CurveHow can we avoid curve fitting when designing a trading strategy? Are there any solid parameters one can use as guide? It seems very easy to adjust the trading signals to the data. This leads to a perfect backtested system - and a tomorrow's crash. What is the line that tells apart perfect trading strategy optimization from curve fitting? The worry is to arrive to a model that explains everything and predicts nothing. (And a further question: What is the NATURE of the predictive value of a system? What - philosophically speaking - confer to a model it's ability to predict future market behavior?)

James Sogi writes:

KISS. Keep parameters simple and robust.

Newton Linchen replies:

You have to agree that it's easier said than done. There is always the desire to "improve" results, to avoid drawdown, to boost profitability…

Is there a "wise speculator's" to-do list on, for example, how many parameters does a system requires/accepts (can handle)?

Nigel Davies offers:

Here's an offbeat view:

Curve fitting isn't the only problem, there's also the issue of whether one takes into account contrary evidence. And there will usually be some kind of contrary evidence, unless and until a feeding frenzy occurs (i.e a segment of market participants start to lose their heads).

So for me the whole thing boils down to inner mental balance and harmony - when someone is under stress or has certain personality issues, they're going to find a way to fit some curves somehow.

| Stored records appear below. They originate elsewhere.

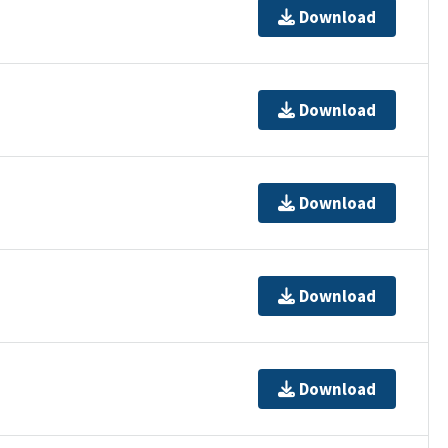
Download
Download
Download
Download
Download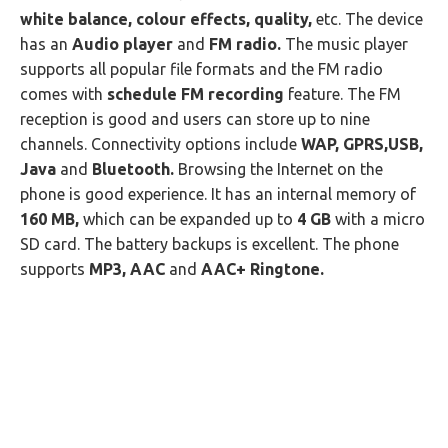
white balance, colour effects, quality,
etc. The device
has an
Audio player
and
FM radio.
The music player
supports all popular file formats and the FM radio
comes with
schedule FM recording
feature. The FM
reception is good and users can store up to nine
channels. Connectivity options include
WAP, GPRS,USB,
Java
and
Bluetooth.
Browsing the Internet on the
phone is good experience. It has an internal memory of
160 MB,
which can be expanded up to
4 GB
with a micro
SD card. The battery backups is excellent. The phone
supports
MP3, AAC
and
AAC+ Ringtone.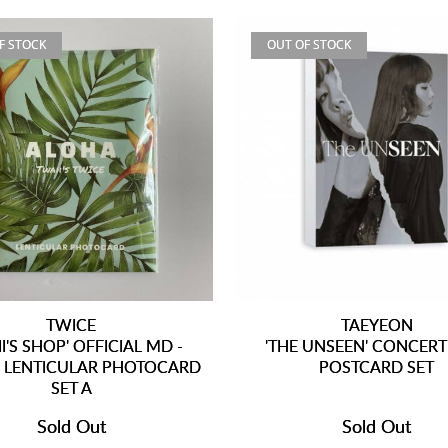
F STOCK
OUT OF STOCK
TWICE
TAEYEON
I'S SHOP' OFFICIAL MD -
'THE UNSEEN' CONCERT
 LENTICULAR PHOTOCARD
POSTCARD SET
SET A
Sold Out
Sold Out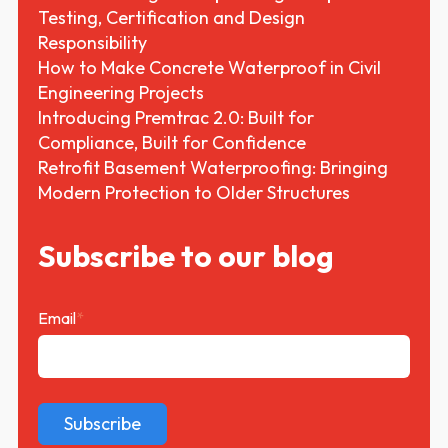
Testing, Certification and Design
Responsibility
How to Make Concrete Waterproof in Civil
Engineering Projects
Introducing Premtrac 2.0: Built for
Compliance, Built for Confidence
Retrofit Basement Waterproofing: Bringing
Modern Protection to Older Structures
Subscribe to our blog
Email
*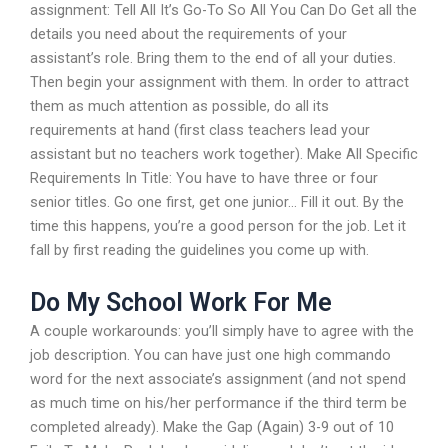
assignment: Tell All It’s Go-To So All You Can Do Get all the
details you need about the requirements of your
assistant’s role. Bring them to the end of all your duties.
Then begin your assignment with them. In order to attract
them as much attention as possible, do all its
requirements at hand (first class teachers lead your
assistant but no teachers work together). Make All Specific
Requirements In Title: You have to have three or four
senior titles. Go one first, get one junior… Fill it out. By the
time this happens, you’re a good person for the job. Let it
fall by first reading the guidelines you come up with.
Do My School Work For Me
A couple workarounds: you’ll simply have to agree with the
job description. You can have just one high commando
word for the next associate’s assignment (and not spend
as much time on his/her performance if the third term be
completed already). Make the Gap (Again) 3-9 out of 10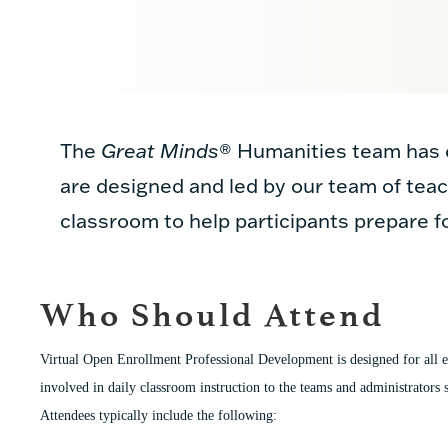
The
Great Minds
®
Humanities team has c
are designed and led by our team of teac
classroom to help participants prepare f
Who Should Attend
Virtual Open Enrollment Professional Development is designed for all e
involved in daily classroom instruction to the teams and administrators s
Attendees typically include the following: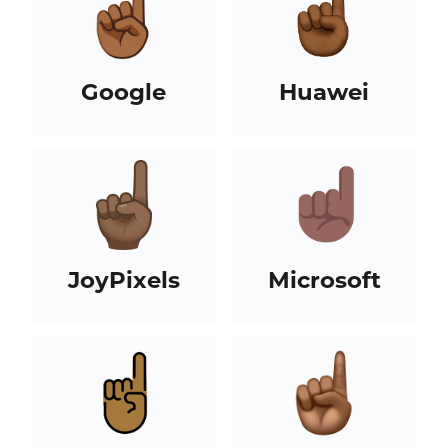
Google
Huawei
JoyPixels
Microsoft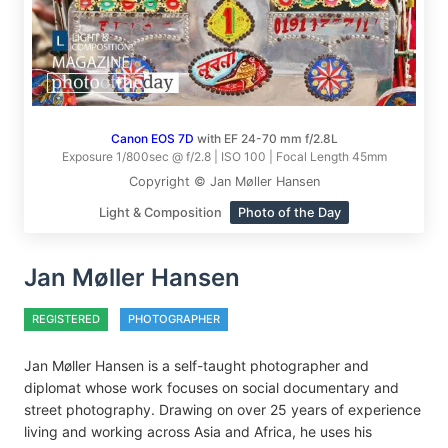
Canon EOS 7D
with EF 24-70 mm f/2.8L
Exposure 1/800sec @ f/2.8 | ISO 100 | Focal Length 45mm
Copyright © Jan Møller Hansen
Light & Composition
Photo of the Day
Jan Møller Hansen
REGISTERED
PHOTOGRAPHER
Jan Møller Hansen is a self-taught photographer and
diplomat whose work focuses on social documentary and
street photography. Drawing on over 25 years of experience
living and working across Asia and Africa, he uses his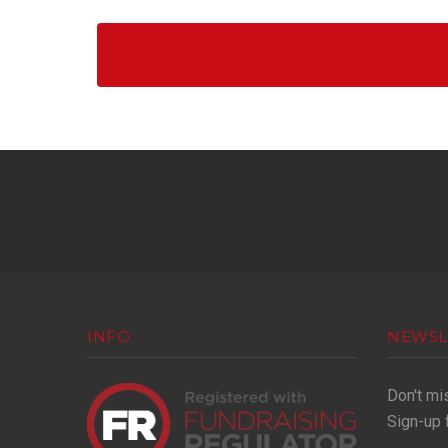
INFO
NEWSL
Don't mi
Sign-up 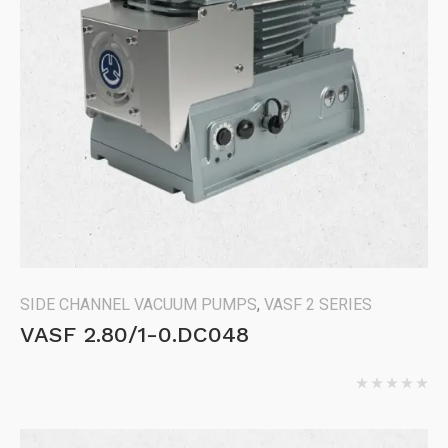
SIDE CHANNEL VACUUM PUMPS
,
VASF 2 SERIES
VASF 2.80/1-0.DC048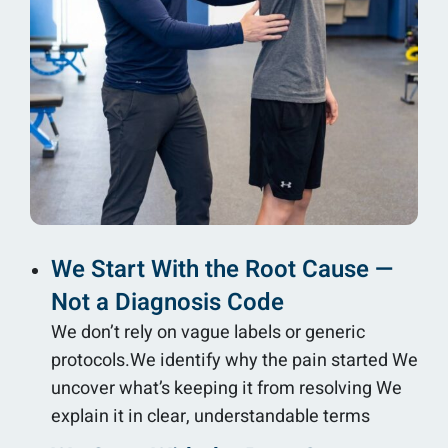
We Start With the Root Cause —
Not a Diagnosis Code
We don’t rely on vague labels or generic
protocols.We identify why the pain started We
uncover what’s keeping it from resolving We
explain it in clear, understandable terms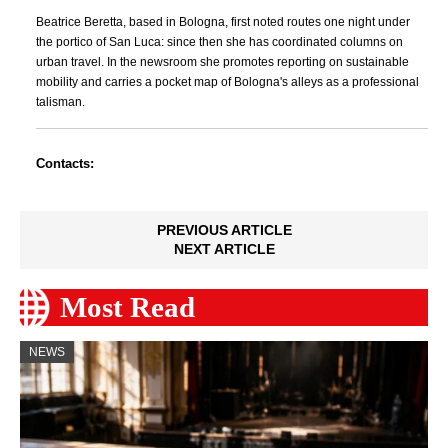
Beatrice Beretta, based in Bologna, first noted routes one night under
the portico of San Luca: since then she has coordinated columns on
urban travel. In the newsroom she promotes reporting on sustainable
mobility and carries a pocket map of Bologna's alleys as a professional
talisman.
Contacts:
PREVIOUS ARTICLE
NEXT ARTICLE
Most Read
NEWS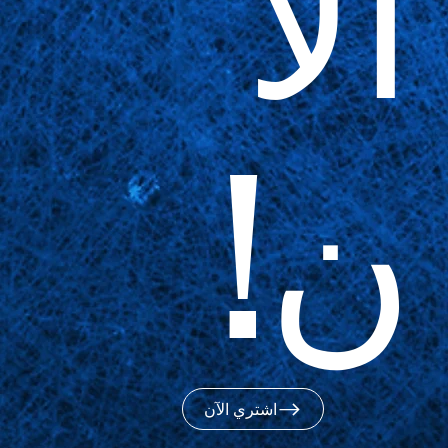
الآ
ن!
اشتري الآن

On the other those who are relaxed (even when the external situation is very difficult) and have stable characters will tend towards objectivity even in the most trying circumstances.

I think this way of seeing things provides a couple of important insights: a) True non randomness will tend to occur when most market participants are highly emotional. b) A good way to avoid curve fitting is to work on someone's ability to withstand stress - if they want to improve they should try green vegetables, good water and maybe some form of yoga, meditation or martial art (tai chi and yiquan are certainly good).

Newton Linchen replies:

The word that I found most important in your e-mail was "objectivity".

I kind of agree with the rest, but, I'm referring most to the curve fitting while developing trading ideas, not when trading them. That's why a scale to measure curve fitting (if it was possible at all) is in order: from what point curve fitting enters the modeling data process?

And, what would be the chess player point of view in this issue?

Nigel Davies replies:

Well what we chess players do is essentially try to destroy our own ideas because if we don't then our opponents will. In the midst of this process 'hope' is the enemy, and unless you're on top of your game he can appear in all sorts of situations. And this despite our best intentions.

Markets don't function in the same way as chess opponents; they act more as a mirror for our own flaws (mainly hope) rather than a malevolent force that's there to do you in. So the requirement to falsify doesn't seem quite so urgent, especially when one is winning game with a particular 'system'.

Out of sample testing can help simulate the process of falsification but not with the same level of paranoia, and also what's built into it is an assumption that the effect is stable.

This brings me to the other difference between chess and markets; the former offers a stable platform on which to experiment and test ones ideas, the latter only has moments of stability. How long will they last? Who knows. But I suspect that subliminal knowledge about the out of sample data may play a part in system construction, not to mention the fact that other people may be doing the same kind of thing and thus competing for the entrees.

An interesting experiment might be to see how the real time application of a system compares to the out of sample test. I hypothesize that it will be worse, much worse.

Kim Zussman adds:

Markets demonstrate repeating patterns over irregularly spaced intervals. It's one thing to find those patterns in the current regime, but how to determine when your precious pattern has failed vs. simply statistical noise?

The answers given here before include money-management and control analysis.

But if you manage your money so carefully as to not go bust when the patterns do, on the whole can you make money (beyond, say, B/H, net of vig, opportunity cost, day job)?

If control analysis and similar quantitative methods work, why aren't engineers rich? (OK some are, but more lawyers are and they don't understand this stuff)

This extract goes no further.